John Paul spent the downtime after the Far Eastern tour with his wife and daughters at their home on a private estate in Northern London. It was a lovely house built in the 1920s, a cozy place that was perfect for a guy like John Paul, who was really just a homebody at heart. He remodeled it for his own needs, of course, adding a recording studio in which he spent an increasing amount of time. It felt so comfortable that he would have been quite content to rarely, if ever, leave home.

Robert retreated to his three-acre sheep ranch near Kidderminster, where he was clearly enthralled with his new baby, who was now six months old. When Robert first bought the ranch, the house on it looked as though it could have been on the brink of condemnation. But he and Maureen put their hearts into rebuilding and renovating it and furnishing it with lovely old English furniture.

Not far away, Bonzo was finding peace on his ranch in West Hagley, Worcestershire, although before long he bought a new, 100-acre spread called Old Hyde Farm. Bonzo rebuilt the existing structures there from the ground up, giving special attention to a game room, with a pool table as its centerpiece. He also began breeding and raising white-faced Hereford cattle, which immediately became a moneymaking enterprise for him as well as a source of real pride.

For a guy who made his living banging away at drumskins, I was amazed at the affection Bonzo showed for the cattle. “It's different from playing music, of course,” he told me, “but I feel some of the same sense of accomplishment with what I've done with these bulls.”

We were once on a commercial flight with Bill Wyman of the Rolling Stones, who was accompanied by his girlfriend, Astrid. During the flight, Bill,
Bonzo, and I were talking about Bonham's Hereford bulls, which had just swept the top prizes at a local competition. “I love those bulls, just getting up in the morning and seeing them,” said John, beaming with pride like a father talking about his children. On the plane, he was wearing overalls and a wide-brimmed hat that any farmer could have put to use as a daytime shield from the sun.

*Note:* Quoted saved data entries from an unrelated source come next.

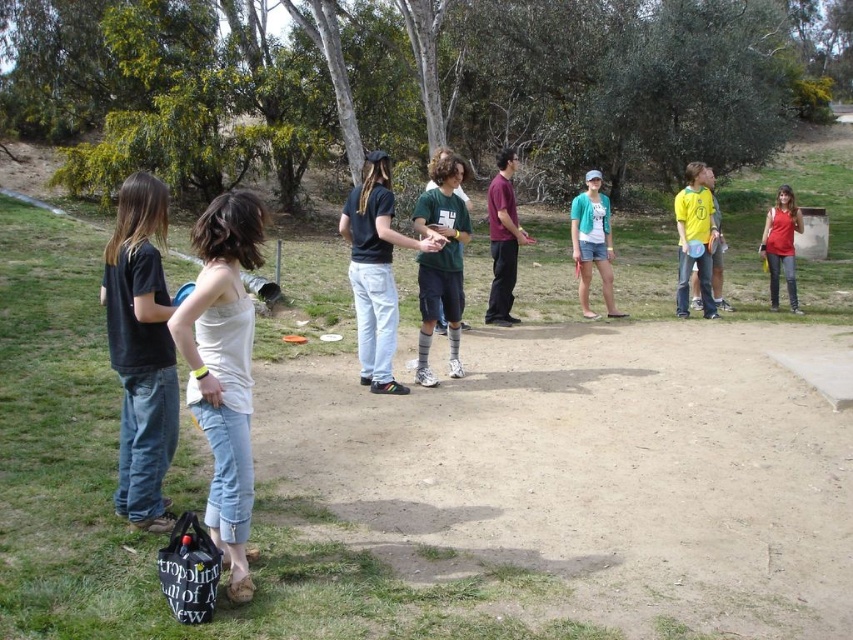 You are standing in the park and want to throw a frisbee to a friend. You see two points in the image, point 1 at coordinates point (157, 509) and point 2 at coordinates point (454, 244). Which point is closer to you?

Point 1 at coordinates point (157, 509) is closer to you than point 2 at coordinates point (454, 244).

You are standing in the park and want to place a small flag exactly halfway between point (137,461) and point (486,314). Will the flag be closer to the camera than both points?

The flag placed halfway between point (137,461) and point (486,314) would be at the midpoint of their positions. Since point (137,461) is closer to the camera than point (486,314), the midpoint would be closer to the camera than the farther point but not necessarily closer than both. Specifically, it would be closer than point (486,314) but farther than point (137,461). Therefore, the flag will not be closer to the camera than both points. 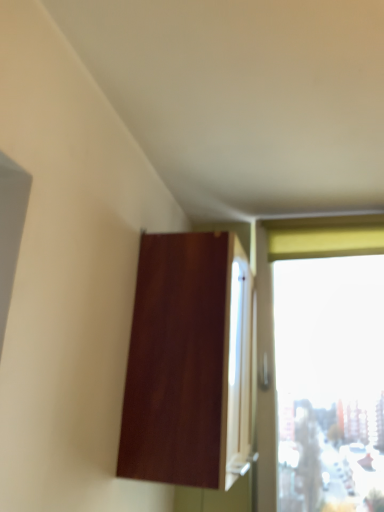 The height and width of the screenshot is (512, 384). What do you see at coordinates (190, 362) in the screenshot? I see `dark wood cabinet at center` at bounding box center [190, 362].

Find the location of a particular element. dark wood cabinet at center is located at coordinates (190, 362).

Where is `dark wood cabinet at center`? The width and height of the screenshot is (384, 512). dark wood cabinet at center is located at coordinates (190, 362). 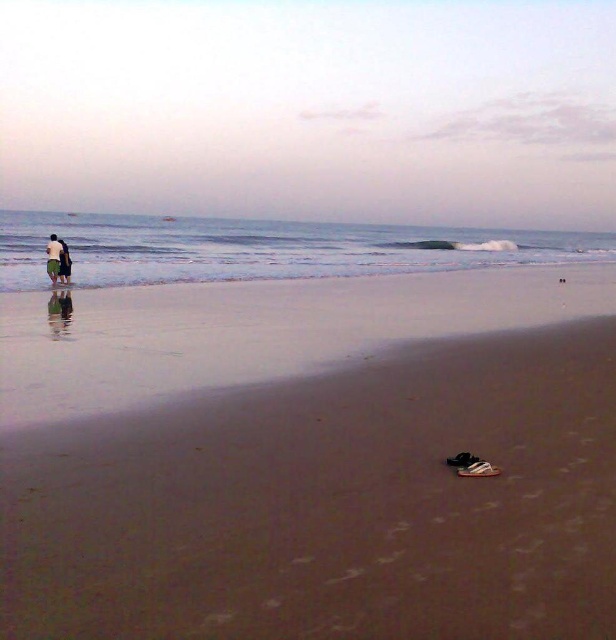 Looking at this image, is brown sand at lower center positioned at the back of white cotton shirt at left?

No, it is not.

Between point (387, 312) and point (65, 257), which one is positioned behind?

The point (65, 257) is more distant.

Image resolution: width=616 pixels, height=640 pixels. Identify the location of brown sand at lower center. (310, 458).

Is point (472, 273) closer to viewer compared to point (150, 244)?

Yes.

Is point (575, 412) positioned behind point (330, 234)?

No, (575, 412) is closer to viewer.

The width and height of the screenshot is (616, 640). Identify the location of brown sand at lower center. (310, 458).

Is brown sand at lower center wider than dark green shorts at left?

Yes, brown sand at lower center is wider than dark green shorts at left.

Can you confirm if brown sand at lower center is positioned above dark green shorts at left?

No.

What are the coordinates of `brown sand at lower center` in the screenshot? It's located at (310, 458).

Find the location of `brown sand at lower center`. brown sand at lower center is located at coordinates click(310, 458).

A few minutes later, Bonham went to use the bathroom and Astrid turned to me and asked, “Why did you guys bring that farmer with you?” She obviously didn't recognize Bonzo. “All he talks about is those damn bulls! Does he work on one of the boys' estates?”

“Not exactly,” I said, breaking the news as gently as possible. “That's our drummer! That's John Bonham!”

She seemed genuinely surprised. And embarrassed. Led Zeppelin were more than musicians, although it was hard for most people to see beyond their music.

I had always felt that, more than the others, Jimmy was much too complex an individual to be living for music alone. I knew that his dabbling in the occult continued, although he still kept that side of his life very private. On occasion, he would mention the name Aleister Crowley to me. Crowley had been a part poet, part magician, part mountain climber who conducted rituals in black magic, many at his “satanic temple” on Fulham Road. Crowley had been a real mystery to people.

I occasionally became Jimmy's unofficial chauffeur on some of his Crowley shopping sprees. Despite Pagey's love of automobiles—over the years, he owned cars like a Bentley, an Austin Champ Army Jeep, a Cord Sportsman, and an old Mercedes with running boards—he never had a driver's license (“I just never bothered to get one,” he said). So several times he would call me and say, “Richard, I'm in the mood to go shopping for some Crowley artifacts.” We'd drive from auction houses to rare-book showrooms, where Jimmy would buy Crowley manuscripts or other belongings (hats, paintings, clothes).